Date: Thursday, 13 December 2018
(Bloomberg) -- Saudi Arabia wants to bring several states lining the Red Sea and Gulf of Aden into a bloc to improve trade and maritime navigation, according to state-run media.
Saudi King Salman bin Abdulaziz met at his Riyadh palace with foreign ministry officials from Egypt, Djibouti, Somalia, Sudan, Yemen and Jordan “to look into establishing an entity for Arab and African states on the Red Sea coast,” Saudi Press Agency reported on Wednesday. They discussed ways to promote commerce and investment, as well as to protect shipping, Al Ekhbariya said.
Gulf states have been taking a more active role in the Horn of Africa, which got a special mention in the communique issued at the end of Sunday’s Gulf Cooperation Council summit.

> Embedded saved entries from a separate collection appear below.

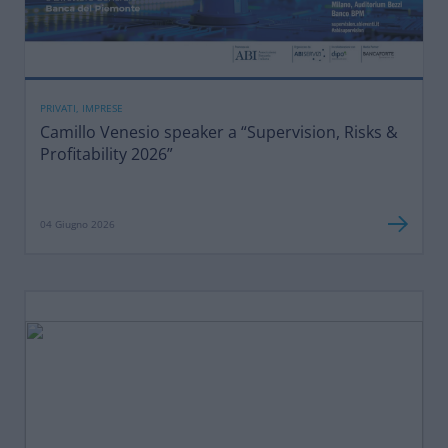
PRIVATI, IMPRESE
Camillo Venesio speaker a “Supervision, Risks &
Profitability 2026”
04 Giugno 2026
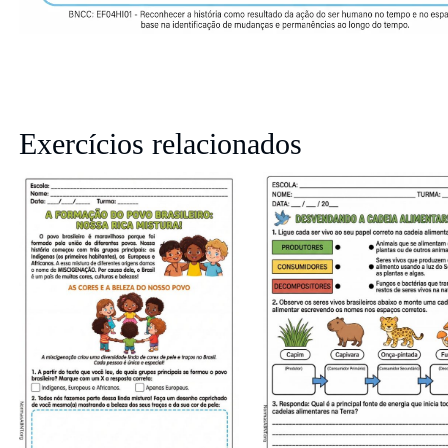
Exercícios relacionados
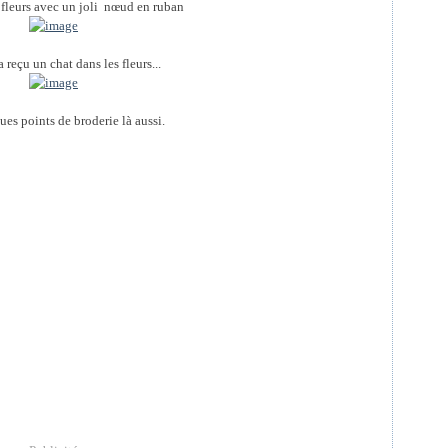
fleurs avec un joli nœud en ruban
a reçu un chat dans les fleurs...
ues points de broderie là aussi.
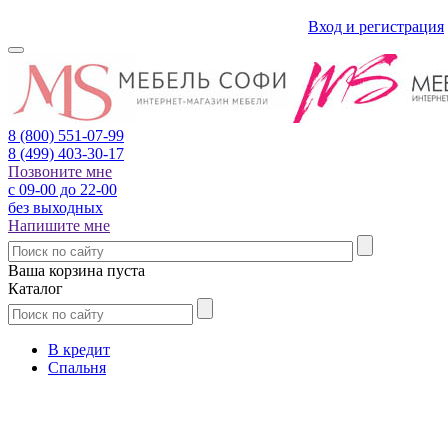
Вход и регистрация
8 (800)
551-07-99
8 (499)
403-30-17
Позвоните мне
с 09-00 до 22-00
без выходных
Напишите мне
Ваша корзина пуста
Каталог
В кредит
Спальня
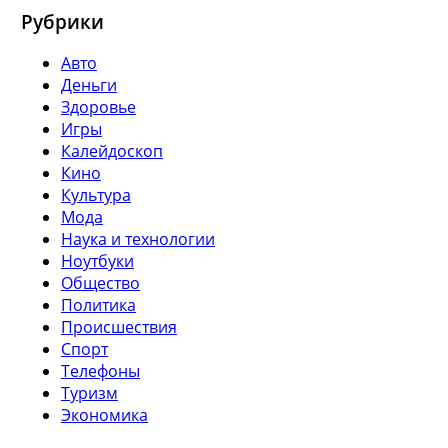
Рубрики
Авто
Деньги
Здоровье
Игры
Калейдоскоп
Кино
Культура
Мода
Наука и технологии
Ноутбуки
Общество
Политика
Происшествия
Спорт
Телефоны
Туризм
Экономика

Saudi Arabia, for example, brokered a peace deal in September between Eritrea and Ethiopia. Eritrea is located near the near Bab el-Mandeb, a shipping choke-point on the Red Sea used by oil tankers and other cargo vessels en route to Europe and the U.S. through the Suez Canal.
The United Arab Emirates has also been expanding its footprint in the region, though it wasn’t included in the grouping. Ethiopia and the breakaway republic of Somaliland, two countries with which the U.A.E. has good relations, also appear to have been excluded.
Saudi Arabia and the U.A.E. are both part of a military coalition seeking to restore a friendly government in Yemen ousted by rebel fighters. Parties to the conflict are meeting in Sweden under U.S. pressure to agree to a cease-fire.